**DATA SHOWN**
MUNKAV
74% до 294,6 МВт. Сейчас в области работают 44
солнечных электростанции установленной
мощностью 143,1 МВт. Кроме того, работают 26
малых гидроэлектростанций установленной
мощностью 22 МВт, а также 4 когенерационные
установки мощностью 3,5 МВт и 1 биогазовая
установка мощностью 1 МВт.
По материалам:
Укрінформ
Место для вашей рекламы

**TASK INSTRUCTIONS**
Repeat the data above starting at the line with "установка мощностью 1 МВт." and ending at its last line, exactly, with no other lines.

**OUTPUT FOR THIS TASK**
установка мощностью 1 МВт.
По материалам:
Укрінформ
Место для вашей рекламы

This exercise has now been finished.